Once they knew they had gotten the process right, Martin jumped into a car for the four-hour trip to Bo. Floor it, he told the driver. They made it in three. When they arrived, Towner and one of his colleagues met them at the door to begin the testing process.
By the evening, Martin arrived back at the Wusum, spent and mentally exhausted from worry. He stopped by Redd’s room, just in time for the phone to ring. It was Towner: The tests had come back negative, the young district health team worker did not have Ebola. Redd and Martin didn’t even bother to try to suppress the relieved flood of tears. They raced to the holding center to get the young man out.
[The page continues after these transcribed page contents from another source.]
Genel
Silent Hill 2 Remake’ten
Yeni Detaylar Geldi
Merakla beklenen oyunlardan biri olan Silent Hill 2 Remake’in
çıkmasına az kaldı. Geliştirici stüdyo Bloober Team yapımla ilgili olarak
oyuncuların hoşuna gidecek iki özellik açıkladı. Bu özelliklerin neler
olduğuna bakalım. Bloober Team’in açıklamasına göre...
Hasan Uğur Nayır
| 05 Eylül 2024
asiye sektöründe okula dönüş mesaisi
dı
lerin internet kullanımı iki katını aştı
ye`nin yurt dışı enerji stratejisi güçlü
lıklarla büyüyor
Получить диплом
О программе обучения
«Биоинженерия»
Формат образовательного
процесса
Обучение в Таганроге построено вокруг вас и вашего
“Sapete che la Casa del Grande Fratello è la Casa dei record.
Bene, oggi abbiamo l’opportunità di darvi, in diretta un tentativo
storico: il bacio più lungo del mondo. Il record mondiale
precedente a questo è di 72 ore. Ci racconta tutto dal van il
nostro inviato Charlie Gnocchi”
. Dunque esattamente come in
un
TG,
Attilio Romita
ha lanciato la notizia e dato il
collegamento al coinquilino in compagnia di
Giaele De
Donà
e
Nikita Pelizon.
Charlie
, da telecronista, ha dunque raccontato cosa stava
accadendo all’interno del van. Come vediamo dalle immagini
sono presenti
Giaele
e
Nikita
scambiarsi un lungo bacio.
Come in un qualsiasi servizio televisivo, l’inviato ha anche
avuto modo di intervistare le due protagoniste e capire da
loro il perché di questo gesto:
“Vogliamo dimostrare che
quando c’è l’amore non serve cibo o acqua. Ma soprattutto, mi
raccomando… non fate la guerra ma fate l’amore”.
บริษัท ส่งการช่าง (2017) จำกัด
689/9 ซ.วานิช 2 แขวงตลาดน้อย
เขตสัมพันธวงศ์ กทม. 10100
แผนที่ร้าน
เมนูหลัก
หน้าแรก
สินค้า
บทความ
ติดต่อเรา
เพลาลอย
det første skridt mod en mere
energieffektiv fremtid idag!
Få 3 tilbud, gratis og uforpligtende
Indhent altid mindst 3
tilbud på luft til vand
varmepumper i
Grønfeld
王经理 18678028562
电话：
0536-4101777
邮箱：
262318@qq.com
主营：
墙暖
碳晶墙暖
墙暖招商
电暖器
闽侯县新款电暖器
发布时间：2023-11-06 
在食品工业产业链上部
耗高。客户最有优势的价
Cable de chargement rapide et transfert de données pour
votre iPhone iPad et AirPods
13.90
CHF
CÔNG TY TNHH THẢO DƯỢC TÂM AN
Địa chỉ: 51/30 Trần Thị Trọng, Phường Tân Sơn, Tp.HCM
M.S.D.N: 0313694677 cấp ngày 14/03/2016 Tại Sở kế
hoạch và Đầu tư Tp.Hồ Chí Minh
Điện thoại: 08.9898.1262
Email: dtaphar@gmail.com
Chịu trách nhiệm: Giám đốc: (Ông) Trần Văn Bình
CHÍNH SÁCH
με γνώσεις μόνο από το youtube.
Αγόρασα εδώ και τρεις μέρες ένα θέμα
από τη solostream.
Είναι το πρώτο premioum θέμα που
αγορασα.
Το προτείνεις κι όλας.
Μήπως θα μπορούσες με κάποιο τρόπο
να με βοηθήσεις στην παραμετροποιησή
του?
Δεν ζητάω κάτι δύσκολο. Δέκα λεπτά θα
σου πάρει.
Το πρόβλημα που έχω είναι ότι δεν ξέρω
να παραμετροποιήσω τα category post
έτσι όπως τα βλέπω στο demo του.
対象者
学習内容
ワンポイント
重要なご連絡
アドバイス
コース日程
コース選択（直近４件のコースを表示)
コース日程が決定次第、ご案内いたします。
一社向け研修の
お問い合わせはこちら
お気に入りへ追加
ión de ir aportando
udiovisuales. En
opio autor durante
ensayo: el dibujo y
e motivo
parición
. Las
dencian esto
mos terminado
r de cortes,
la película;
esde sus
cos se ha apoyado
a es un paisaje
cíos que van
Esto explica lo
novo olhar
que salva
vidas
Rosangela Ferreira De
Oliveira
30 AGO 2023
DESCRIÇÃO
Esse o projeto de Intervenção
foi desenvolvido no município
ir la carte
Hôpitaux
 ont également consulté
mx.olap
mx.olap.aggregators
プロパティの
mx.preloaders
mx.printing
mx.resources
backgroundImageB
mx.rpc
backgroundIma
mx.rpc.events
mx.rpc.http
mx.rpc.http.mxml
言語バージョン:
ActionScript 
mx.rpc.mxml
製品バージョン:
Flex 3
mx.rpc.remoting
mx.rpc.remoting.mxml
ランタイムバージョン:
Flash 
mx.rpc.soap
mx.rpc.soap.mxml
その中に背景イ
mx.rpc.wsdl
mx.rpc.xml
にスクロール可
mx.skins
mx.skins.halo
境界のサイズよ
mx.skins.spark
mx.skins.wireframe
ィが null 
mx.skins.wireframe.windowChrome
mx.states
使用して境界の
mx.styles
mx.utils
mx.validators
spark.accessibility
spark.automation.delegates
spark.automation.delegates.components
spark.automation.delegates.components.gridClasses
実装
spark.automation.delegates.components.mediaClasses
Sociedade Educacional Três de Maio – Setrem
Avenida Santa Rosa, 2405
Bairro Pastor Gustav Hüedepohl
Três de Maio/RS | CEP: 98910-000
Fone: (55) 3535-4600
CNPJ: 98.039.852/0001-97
“We were often short on good news in those days,” Redd said later. It was a small victory, but one they cherished—not least because they were the ones involved. “You had to have faith that the interventions we were doing were going to work. Because it sure wasn’t obvious right off the bat.”
The village-by-village surveillance collected by teams in Foya and Bong and Bombali and Tonkolili yielded data that filtered up the chain, from regional capitals to Monrovia, Conakry, Freetown, Geneva, and Atlanta. The data illustrated where the virus was spreading and where it might spread next. That sort of meta data collection was relatively new to ministries of health in all three countries, though it was critic
al to stopping Ebola’s spread. Without that data, contacts could melt away into the interior’s dense jungle, lost until they started a new hot zone of their own.
Collecting and analyzing data became a critical tool in fighting the Ebola virus. Just as retail businesses, tech companies, and even political campaigns were coming to rely on Big Data to better understand their customers and constituents, so too were humanitarians starting to use data science to understand what was happening around them. But even by September and October, the man tasked with collecting these data—Luke Bawo, the Liberian Ministry of Health’s head of Ebola surveillance—struggled through charts and sheets submitted from around the country, many of which were riddled with inconsistent and misleading information.
One day in October, a tall Swedish man walked into Bawo’s office, in room 319 of the Ministry of Health’s expansive building. Hans Rosling was something of a celebrity in the global health community, a no-nonsense believer in the power of numbers, built after decades of experience responding to some of the worst tragedies in Africa. Rosling, the former head of the Karolinska Institute in Stockholm, is mobbed by fans when he attends prestigious gatherings like the World Economic Forum in Davos, and his TED Talks sell out in an instant.
But Bawo did not know who Rosling was until the Swedish professor introduced himself. He had canceled his lectures and his classes, Rosling said, to volunteer. Within twenty minutes, Bawo had given Rosling a desk.